Bring design solutions to CLDR TC member and find best possible solutions.
Attend CLDR TC meetings (as invited) to participate in triages or discuss designs.
Create documentation as needed (or requested by the CLDR TCs) that would explain either the existing design or new design solutions.
Resolve any blocking issues in the production environment not limited to the survey tool code.
Areas and Priorities
Following are list of areas in order of priority with some examples of existing bugs and current pain points. Listed in each area are examples of known tickets, for the most current set, use TRAC and the keywords provided for each area.
Browser compatibility. TRAC keyword “BrowserCompat”
The following 4 browsers need to be supported: Chrome, Firefox, Safari, Edge
Updated browsers (no older than 6 months)
Example tickets: #10396 ST: on Edge or IE copy "English" or "Winning" doesn't work
High priority bugs. TRAC keyword “STP1”
Dashboard UI. TRAC keyword “Dashboard”
The Dashboard is used throughout contribution phases, but most importantly during vetting phase, and users need to be able work quickly to prioritize and work through the items.

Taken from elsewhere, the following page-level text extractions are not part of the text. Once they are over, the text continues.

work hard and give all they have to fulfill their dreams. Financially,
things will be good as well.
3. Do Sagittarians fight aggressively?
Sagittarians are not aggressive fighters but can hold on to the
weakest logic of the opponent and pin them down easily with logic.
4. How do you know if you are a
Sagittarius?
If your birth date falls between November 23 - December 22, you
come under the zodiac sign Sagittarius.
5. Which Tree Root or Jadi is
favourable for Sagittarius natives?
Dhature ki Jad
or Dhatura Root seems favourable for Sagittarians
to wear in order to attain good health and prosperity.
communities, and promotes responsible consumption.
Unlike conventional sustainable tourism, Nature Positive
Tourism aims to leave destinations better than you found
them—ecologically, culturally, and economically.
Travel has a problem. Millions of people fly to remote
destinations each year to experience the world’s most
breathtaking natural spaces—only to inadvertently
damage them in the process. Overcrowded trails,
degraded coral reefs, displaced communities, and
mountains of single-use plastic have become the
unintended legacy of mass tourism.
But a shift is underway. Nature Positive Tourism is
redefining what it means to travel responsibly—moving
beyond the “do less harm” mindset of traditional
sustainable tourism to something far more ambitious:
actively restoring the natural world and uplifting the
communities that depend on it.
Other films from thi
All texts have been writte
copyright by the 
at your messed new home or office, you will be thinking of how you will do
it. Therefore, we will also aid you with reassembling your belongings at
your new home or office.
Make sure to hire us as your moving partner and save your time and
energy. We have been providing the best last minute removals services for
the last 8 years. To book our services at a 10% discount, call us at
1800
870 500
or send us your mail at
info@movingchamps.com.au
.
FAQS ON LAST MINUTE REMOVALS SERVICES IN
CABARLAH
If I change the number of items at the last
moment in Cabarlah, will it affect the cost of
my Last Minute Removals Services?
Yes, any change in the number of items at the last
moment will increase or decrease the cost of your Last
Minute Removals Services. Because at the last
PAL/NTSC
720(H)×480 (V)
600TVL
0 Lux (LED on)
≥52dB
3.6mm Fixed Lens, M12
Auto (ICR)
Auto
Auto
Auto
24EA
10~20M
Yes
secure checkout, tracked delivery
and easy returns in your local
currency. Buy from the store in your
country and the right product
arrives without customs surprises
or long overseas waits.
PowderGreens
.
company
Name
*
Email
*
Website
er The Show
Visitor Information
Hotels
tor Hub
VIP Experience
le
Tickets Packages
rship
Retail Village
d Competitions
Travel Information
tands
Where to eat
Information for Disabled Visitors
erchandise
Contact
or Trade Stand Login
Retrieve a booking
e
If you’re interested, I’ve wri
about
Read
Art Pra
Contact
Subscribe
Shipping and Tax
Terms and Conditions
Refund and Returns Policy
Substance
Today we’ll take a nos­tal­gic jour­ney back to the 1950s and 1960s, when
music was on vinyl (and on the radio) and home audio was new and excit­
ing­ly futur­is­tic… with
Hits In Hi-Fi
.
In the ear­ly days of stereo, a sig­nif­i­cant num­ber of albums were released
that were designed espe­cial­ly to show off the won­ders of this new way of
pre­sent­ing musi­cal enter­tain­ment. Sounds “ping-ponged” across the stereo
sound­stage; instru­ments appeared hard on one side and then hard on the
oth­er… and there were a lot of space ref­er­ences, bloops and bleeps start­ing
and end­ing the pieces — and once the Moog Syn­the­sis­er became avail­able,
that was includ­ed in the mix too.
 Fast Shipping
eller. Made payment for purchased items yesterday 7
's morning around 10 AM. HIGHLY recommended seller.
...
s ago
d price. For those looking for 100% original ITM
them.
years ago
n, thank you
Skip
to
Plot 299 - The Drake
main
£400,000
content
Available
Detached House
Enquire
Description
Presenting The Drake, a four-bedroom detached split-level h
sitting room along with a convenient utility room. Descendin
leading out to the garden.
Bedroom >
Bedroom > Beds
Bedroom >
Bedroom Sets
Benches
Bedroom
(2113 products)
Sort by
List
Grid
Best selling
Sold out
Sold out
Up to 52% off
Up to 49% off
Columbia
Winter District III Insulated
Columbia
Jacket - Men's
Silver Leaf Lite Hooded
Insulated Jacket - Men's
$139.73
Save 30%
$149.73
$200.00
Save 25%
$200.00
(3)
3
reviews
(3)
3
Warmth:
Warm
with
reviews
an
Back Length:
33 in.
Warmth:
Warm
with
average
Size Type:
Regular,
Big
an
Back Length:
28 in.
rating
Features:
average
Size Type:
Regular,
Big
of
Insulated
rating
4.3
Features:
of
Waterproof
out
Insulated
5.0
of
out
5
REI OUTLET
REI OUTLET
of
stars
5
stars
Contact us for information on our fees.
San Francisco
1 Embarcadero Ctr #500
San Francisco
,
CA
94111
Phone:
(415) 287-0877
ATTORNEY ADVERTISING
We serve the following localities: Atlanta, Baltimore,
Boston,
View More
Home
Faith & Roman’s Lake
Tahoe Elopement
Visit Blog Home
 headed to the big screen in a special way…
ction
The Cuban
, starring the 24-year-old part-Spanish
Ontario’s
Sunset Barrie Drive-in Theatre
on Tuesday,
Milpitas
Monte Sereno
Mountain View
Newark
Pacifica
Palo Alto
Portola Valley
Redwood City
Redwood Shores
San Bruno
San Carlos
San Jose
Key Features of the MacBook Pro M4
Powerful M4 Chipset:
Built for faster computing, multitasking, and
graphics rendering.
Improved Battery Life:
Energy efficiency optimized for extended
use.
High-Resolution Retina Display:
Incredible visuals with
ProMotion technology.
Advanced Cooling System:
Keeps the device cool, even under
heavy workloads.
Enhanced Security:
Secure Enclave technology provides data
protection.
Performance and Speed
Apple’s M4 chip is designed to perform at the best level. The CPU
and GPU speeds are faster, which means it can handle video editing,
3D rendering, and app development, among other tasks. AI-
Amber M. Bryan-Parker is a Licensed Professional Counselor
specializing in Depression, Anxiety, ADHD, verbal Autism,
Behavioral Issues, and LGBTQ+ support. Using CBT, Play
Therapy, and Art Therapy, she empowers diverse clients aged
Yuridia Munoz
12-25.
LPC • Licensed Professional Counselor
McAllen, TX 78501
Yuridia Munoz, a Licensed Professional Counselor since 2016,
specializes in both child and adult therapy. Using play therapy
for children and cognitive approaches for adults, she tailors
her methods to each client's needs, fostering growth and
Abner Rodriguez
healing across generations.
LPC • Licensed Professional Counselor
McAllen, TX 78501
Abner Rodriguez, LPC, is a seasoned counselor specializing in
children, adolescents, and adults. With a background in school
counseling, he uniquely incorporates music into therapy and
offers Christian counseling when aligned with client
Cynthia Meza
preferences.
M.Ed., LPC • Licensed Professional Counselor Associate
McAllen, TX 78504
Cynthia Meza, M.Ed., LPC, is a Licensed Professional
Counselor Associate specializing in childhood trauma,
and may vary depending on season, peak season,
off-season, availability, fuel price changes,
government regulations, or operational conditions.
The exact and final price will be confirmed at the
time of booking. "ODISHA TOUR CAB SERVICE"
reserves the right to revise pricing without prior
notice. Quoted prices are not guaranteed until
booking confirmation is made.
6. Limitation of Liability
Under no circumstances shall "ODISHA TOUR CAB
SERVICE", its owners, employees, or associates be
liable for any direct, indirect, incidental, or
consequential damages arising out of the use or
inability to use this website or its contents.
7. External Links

Voting experience. TRAC keyword “Voting”
Voting is one of the fundamental actions that vetters perform. UI design is a big factor to vetters submitting correct data.
Inheritance. TRAC keyword: “Inheritance”
Inheritance is a hierarchy vertically and horizontally that determines the base data set when there is no specific data available for the locale. Inheritance impacts sub locales, but main locales also are impacted vertically up to Root and horizontally as well. Inheritance is important to vetters, because they should be using the inherited value to reduce data repetition as well as consistency when it’s deemed correct for the locale.
Architectural Cleanup: : TRAC keyword: “STARCH”
Front/Back end has developed without a clean API separation.(#7339)
Change the back-end to present a clean and documented API to the front-end (REST best practices and separating authentication endpoints from other data endpoints) which will enable performance, security, and feature development on the front and back end.(#5992)
Reporting. TRAC keyword: “Reporting”
Reporting impacts various UI area where calculations are utilized. For examples, the Priority Items, Count of Votes in User views, Calculated error counts in Dashboard, etc. Reporting is important for vetters as well as administrators to monitor progress and to get the accurate statistics.
Admin UI: TRAC keyword: “AdminUI”
Admin UI serves roles such as TC and Manager to manage users and their access control in the Survey tool.
UI improvements may be needed (low priority)
Forum: TRAC keyword: “Forum”
The Forum is where vetters discuss different aspects about the data itself, and come to consensus on controversial items.
#10935: Show all old forum posts
ST General: TRAC keyword: “STGEN”
The survey tool has different areas that are not specific to vetters actions for contributing, but that supports communication and navigation within the system.
Dates can be adjusted to fit invoicing requirements.